Kashyap October 10, 2011 at 3:40 am

@parker: “- “How can ideas and patterns be property?”

That’s a matter of definition. Just as mineral rights or ownership of a condo is a matter of legal definition.”

The State defines taxation in such a way that it avoids saying taxation is theft/legal plunder. So, if it’s all a matter of legal definition, then taxation is not theft! Way to go.

“If a company spends million$ in development of a new technology, why should their investment and risk be expropriated by competitors? ”

The onus is on you to prove that there has been an expropriation. Oh, IP law legally defines copying ideas as theft. So that proves the expropriation. All hail legal definitions.

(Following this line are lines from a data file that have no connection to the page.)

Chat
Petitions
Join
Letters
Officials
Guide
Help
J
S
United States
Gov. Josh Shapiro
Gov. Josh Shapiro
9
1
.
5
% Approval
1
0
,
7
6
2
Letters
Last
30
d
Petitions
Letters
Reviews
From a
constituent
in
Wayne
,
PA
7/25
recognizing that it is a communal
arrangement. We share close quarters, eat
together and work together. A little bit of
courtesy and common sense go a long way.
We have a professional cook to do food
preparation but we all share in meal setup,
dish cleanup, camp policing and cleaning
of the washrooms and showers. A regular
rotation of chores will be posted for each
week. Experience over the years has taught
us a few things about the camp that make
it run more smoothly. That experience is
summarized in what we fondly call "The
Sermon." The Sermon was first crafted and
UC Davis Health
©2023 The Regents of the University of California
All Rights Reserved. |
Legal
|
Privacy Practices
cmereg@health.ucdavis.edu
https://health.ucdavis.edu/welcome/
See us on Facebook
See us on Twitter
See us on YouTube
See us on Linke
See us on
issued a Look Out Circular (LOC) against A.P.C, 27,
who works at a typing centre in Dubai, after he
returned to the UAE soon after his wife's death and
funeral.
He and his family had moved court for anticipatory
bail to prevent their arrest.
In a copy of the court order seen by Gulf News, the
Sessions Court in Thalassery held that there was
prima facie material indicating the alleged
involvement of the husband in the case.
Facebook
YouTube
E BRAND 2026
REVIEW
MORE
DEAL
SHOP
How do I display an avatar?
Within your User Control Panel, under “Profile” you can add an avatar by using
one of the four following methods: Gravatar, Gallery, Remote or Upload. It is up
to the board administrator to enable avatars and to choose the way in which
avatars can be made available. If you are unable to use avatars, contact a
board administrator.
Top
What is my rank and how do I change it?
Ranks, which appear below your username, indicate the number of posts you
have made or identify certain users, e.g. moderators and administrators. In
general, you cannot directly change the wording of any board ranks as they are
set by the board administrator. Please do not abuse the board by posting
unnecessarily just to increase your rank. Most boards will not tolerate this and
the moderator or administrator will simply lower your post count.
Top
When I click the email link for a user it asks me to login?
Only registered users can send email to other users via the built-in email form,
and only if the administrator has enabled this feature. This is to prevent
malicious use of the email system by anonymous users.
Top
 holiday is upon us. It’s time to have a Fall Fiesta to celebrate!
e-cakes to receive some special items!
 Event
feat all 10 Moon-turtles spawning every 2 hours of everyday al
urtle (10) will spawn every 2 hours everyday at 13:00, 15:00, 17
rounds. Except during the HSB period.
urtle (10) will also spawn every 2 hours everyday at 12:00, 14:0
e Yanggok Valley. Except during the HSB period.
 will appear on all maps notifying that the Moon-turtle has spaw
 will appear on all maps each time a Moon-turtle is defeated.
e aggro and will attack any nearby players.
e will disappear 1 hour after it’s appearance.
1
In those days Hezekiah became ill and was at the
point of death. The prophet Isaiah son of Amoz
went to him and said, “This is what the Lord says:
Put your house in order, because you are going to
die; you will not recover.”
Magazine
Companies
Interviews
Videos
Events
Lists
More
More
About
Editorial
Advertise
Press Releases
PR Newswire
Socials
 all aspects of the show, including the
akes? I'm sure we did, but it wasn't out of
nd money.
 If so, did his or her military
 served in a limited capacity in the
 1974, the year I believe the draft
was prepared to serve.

“The loss of physical property is not so much that you can no longer use it per se, but that you can no longer benefit from its *value* to you. In the same regard, IP has commercial value to the holder. Through theft (ie copying the idea), the owner has lost its commercial value.”

Value is subjective. Commercial value simply means exchanging a subjective value for money. The “IP” holder has no claim on the subjective value in his customer’s mind.

iawai October 10, 2011 at 7:41 am

Nit-picking the regulations isn’t the way to criticize what the govt has done to the market. What should be demanded is personal choice in a regulatory market.

The NYSE, NASDEQ, etc. can certainly set and enforce rules on those companies that will be listed, and these could indeed mimic many, if not most, of the current govt regulatory rules – even imposing things like insider trading rules, minimum wages or union rules if the companies wish to remain listed.

Ned Netterville October 10, 2011 at 8:21 pm

Progressives and labor unions are both trying to stake a claim and/or co-opt Occupy-Wall Street, but they don’t seem to be getting very far with that.

mold components and ejector pins October 10, 2011 at 8:21 pm

Permit real global free trade by repealing all tariffs and quotas without expecting international reciprocation.